Zhang’s photographs were shown at Stephen Bulger Gallery, in Toronto, earlier this month.
The Chinese Cultural Revolution was, among other things, an attempt by Chairman Mao Zedong to steer Chinese culture back, away from capitalism by encouraging violent class struggle . The six model operas (along with two ballets) were sanctioned productions, the performances of which were filmed so they could be shown around the country, which was how the majority of people saw them. And, they were perhaps all that was available as entertainment or arts.
As evidence of how important this medium was to the Communist Party leaders in spreading their message, consider this about Zhang: The normal allotment of Kodak color film per photographer at Xinhua News Agency was three rolls per year. Zhang had unlimited access to film and used dozens of rolls each time. He also used one of three available Hasselblad cameras (Jiang Qing and another model opera photographer used the other two).

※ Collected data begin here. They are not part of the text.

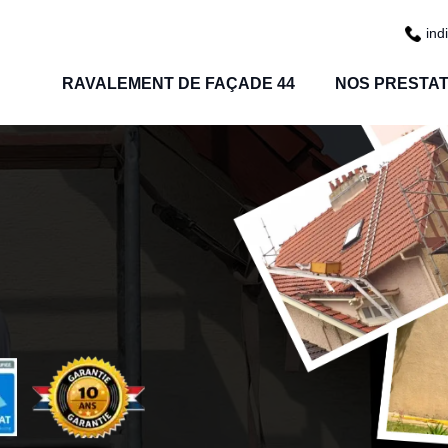
ind
RAVALEMENT DE FAÇADE 44
NOS PRESTAT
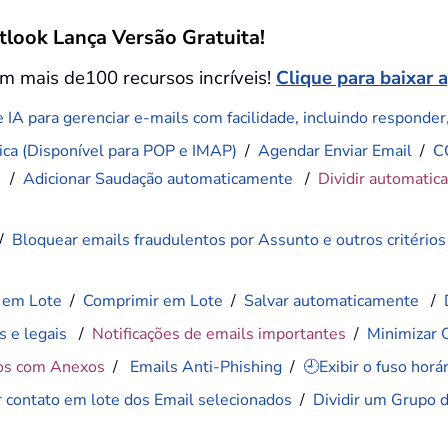
tlook Lança Versão Gratuita!
m mais de100 recursos incríveis!
Clique para baixar 
 IA para gerenciar e-mails com facilidade, incluindo responder, 
ca (Disponível para POP e IMAP)
/
Agendar Enviar Email
/
C
)
/
Adicionar Saudação automaticamente
/
Dividir automatic
/
Bloquear emails fraudulentos por Assunto e outros critérios
 em Lote
/
Comprimir em Lote
/
Salvar automaticamente
/
s e legais
/
Notificações de emails importantes
/
Minimizar 
os com Anexos
/
Emails Anti-Phishing
/
🕘Exibir o fuso hor
r contato em lote dos Email selecionados
/
Dividir um Grupo 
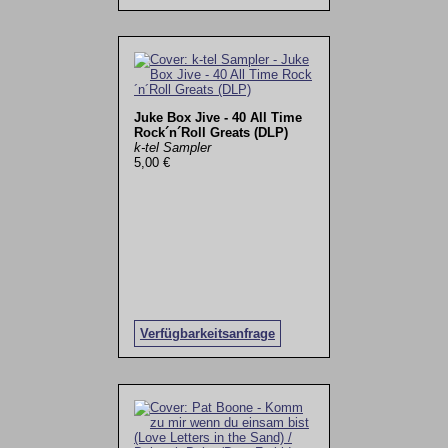
Juke Box Jive - 40 All Time
Rock´n´Roll Greats (DLP)
k-tel Sampler
5,00 €
Verfügbarkeitsanfrage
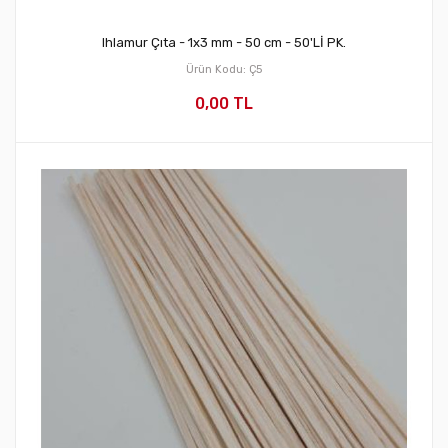
Ihlamur Çıta - 1x3 mm - 50 cm - 50'Lİ PK.
Ürün Kodu: Ç5
0,00 TL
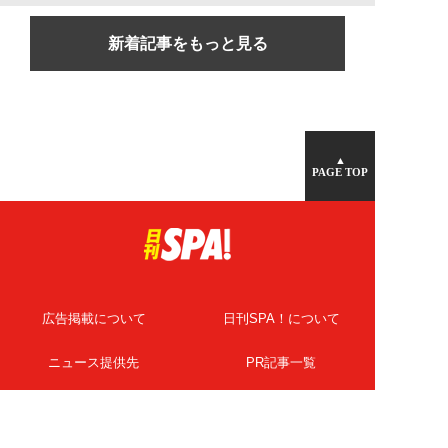
新着記事をもっと見る
▲
PAGE TOP
広告掲載について
日刊SPA！について
ニュース提供先
PR記事一覧
ライター・執筆者募集
プライバシーポリシー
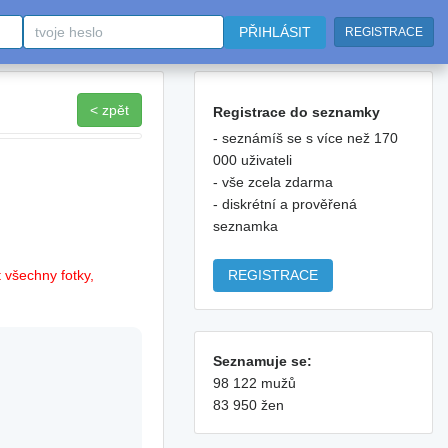
PŘIHLÁSIT
REGISTRACE
< zpět
Registrace do seznamky
- seznámíš se s více než 170
000 uživateli
- vše zcela zdarma
- diskrétní a prověřená
seznamka
REGISTRACE
 všechny fotky,
Seznamuje se:
98 122 mužů
83 950 žen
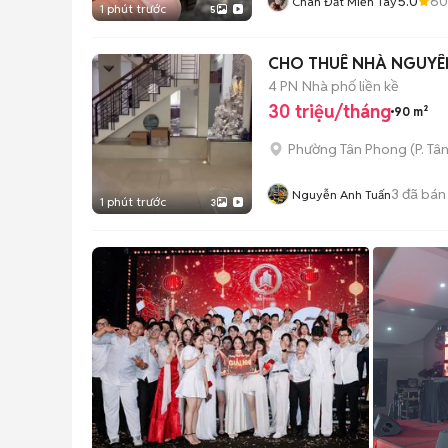
5.0
60
Chân Đất Miền Tây
1 phút trước
5
CHO THUÊ NHÀ NGUYÊN
4 PN
Nhà phố liền kề
30 triệu/tháng
90 m²
Phường Tân Phong
(
P. Tâ
3
đã bán
Nguyễn Anh Tuấn
1 phút trước
3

That isn’t to say Zhang had it easy. In an essay written by Zhang in Stills of Model Opera: Photograph Works of Zhang (published in 2009, partly by see+ Gallery), he talks about life on the job, which is where he also lived, ate, and slept, along with the rest of the film studio workers.
Zhang writes, “My wife and other family members still lived in my hometown, Heishan County. I seldom had the chance to go home all year round. It was really a trial. The value concept at that time was quite different from the current one. People took the so-called style of life very seriously. Our leaders were very strict with us. Therefore, no matter what happened, I should overcome myself and didn’t dare to make any mistakes. I have shot the model operas for 8 years and I nearly spent every day on the shooting spot. Jiang Qing was eager to finish shooting and see the results; therefore, I was not even allowed to visit my family during the holiday.”
After Zhang’s wife could no longer handle taking care of their children and both of their parents, Zhang told his work that his wife had asked him to come home. Instead, they arranged transfer of all of his family members to Beijing, something that was difficult to arrange at that time.
Despite the conditions the work was made under, Zhang Yaxin’s photographs remain fascinating evidence of the only artwork most citizens of China saw during the Cultural Revolution.